Sunday, 12 May 2013

Quiet Radicalism - Edith Tudor-Hart

 
 

Quiet Radicalism, by Edith Tudor-Hart, at the Open Eye Gallery, Liverpool.


Edith Tudor-Hart fled Vienna in 1933 to escape persecution for Communist activities. She was later instrumental in setting up the Cambridge Spy Ring which infiltrated British intelligence from WWII until the late 1960s. A photographer and spy for the Soviet Union she used photography to communicate her ideas.

The exbibition traces her movements from Viennna and across the UK. Her photographs capture the conflict in Vienna and later, in the 1930s they document working conditions for coal mining communities. From the 1930s through to the 1950s her focus shifted towards social care based on her experiences as her son suffered from schizophrenia. Her photographs were used in campaigns towards better care and education for kids with special needs and disabilities.
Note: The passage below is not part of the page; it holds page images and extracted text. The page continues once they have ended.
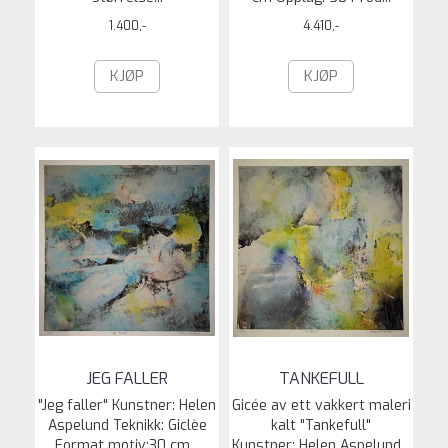
1.400,-
4.410,-
KJØP
KJØP
JEG FALLER
TANKEFULL
"Jeg faller" Kunstner: Helen
Gicée av ett vakkert maleri
Aspelund Teknikk: Giclèe
kalt "Tankefull"
Format motiv:30 cm...
Kunstner: Helen Aspelund...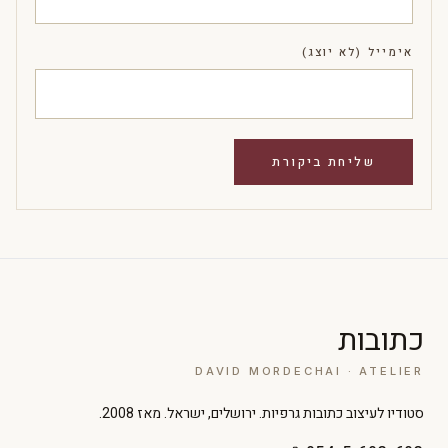
אימייל (לא יוצג)
כתובות
DAVID MORDECHAI · ATELIER
סטודיו לעיצוב כתובות גרפיות. ירושלים, ישראל. מאז 2008.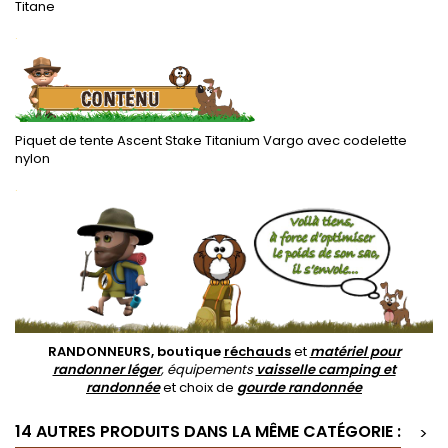
Titane
.
Piquet de tente Ascent Stake Titanium Vargo avec codelette
nylon
.
RANDONNEURS, boutique
réchauds
et
matériel pour
randonner léger
, équipements
vaisselle camping et
randonnée
et choix de
gourde randonnée
14 AUTRES PRODUITS DANS LA MÊME CATÉGORIE :
>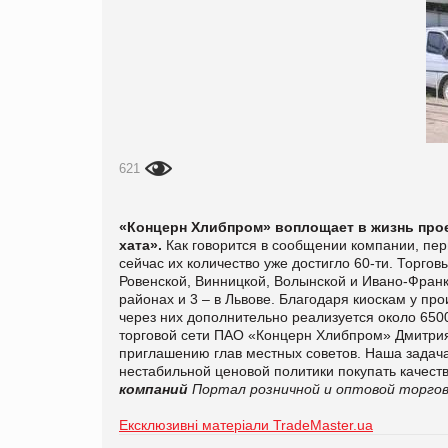
621
«Концерн Хлибпром» воплощает в жизнь про
хата».
Как говорится в сообщении компании, пер
сейчас их количество уже достигло 60-ти. Торгов
Ровенской, Винницкой, Волынской и Ивано-Франко
районах и 3 – в Львове. Благодаря киоскам у п
через них дополнительно реализуется около 6500
торговой сети ПАО «Концерн Хлибпром» Дмитрия
приглашению глав местных советов. Наша задача
нестабильной ценовой политики покупать качес
компаний
Портал розничной и оптовой торгов
Ексклюзивні матеріали TradeMaster.ua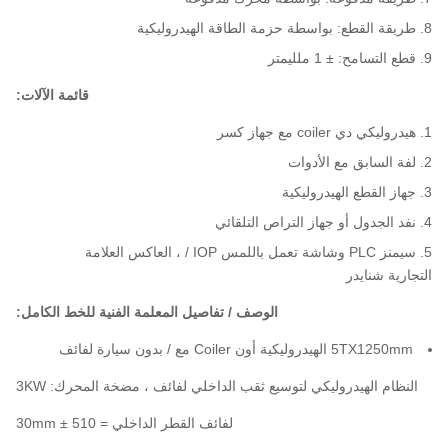
طريقة القطع: بواسطة حزمة الطاقة الهيدروليكية
قطع التسامح: ± 1 ملليمتر
قائمة الآلات:
هيدروليكي دي coiler مع جهاز كسر
لفة السابق مع الأدوات
جهاز القطع الهيدروليكية
نفد الجدول أو جهاز التراص التلقائي
سيمنز PLC وشاشة تعمل باللمس IOP / ، العاكس العلامة
التجارية شنايدر
الوصف / تفاصيل المعلمة الفنية للخط الكامل:
5TX1250mm الهيدروليكية أون Coiler مع / بدون سيارة لفائف
النظام الهيدروليكي لتوسيع ثقب الداخلي لفائف ، مضخة المحرك: 3KW
لفائف القطر الداخلي = 510 ± 30mm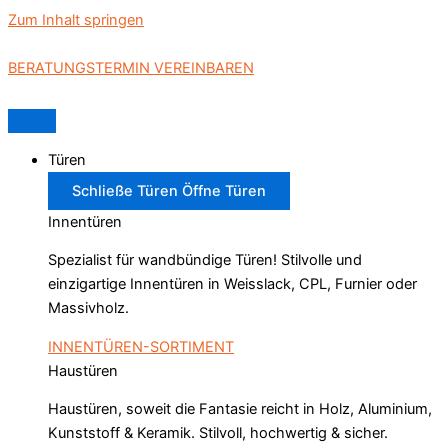
Zum Inhalt springen
BERATUNGSTERMIN VEREINBAREN
Türen
Schließe Türen
Öffne Türen
Innentüren
Spezialist für wandbündige Türen! Stilvolle und
einzigartige Innentüren in
Weisslack, CPL, Furnier oder
Massivholz.
INNENTÜREN-SORTIMENT
Haustüren
Haustüren, soweit die Fantasie reicht in Holz, Aluminium,
Kunststoff & Keramik. Stilvoll, hochwertig & sicher.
The Drying Room for Miners' Clothes in the Pit Head Baths, Ashington (Tyneside), 1930





London, 1930





North London, 1934




Demonstration, South Wales, 1934




London's East End, 1936





Alphabet Exercises with the Body can Sometimes Teach a Child to Speak, 1949




The Fountain Hospital, London, 1951

 



The Fountain Hospiral, London, 1951




With her son Tommy.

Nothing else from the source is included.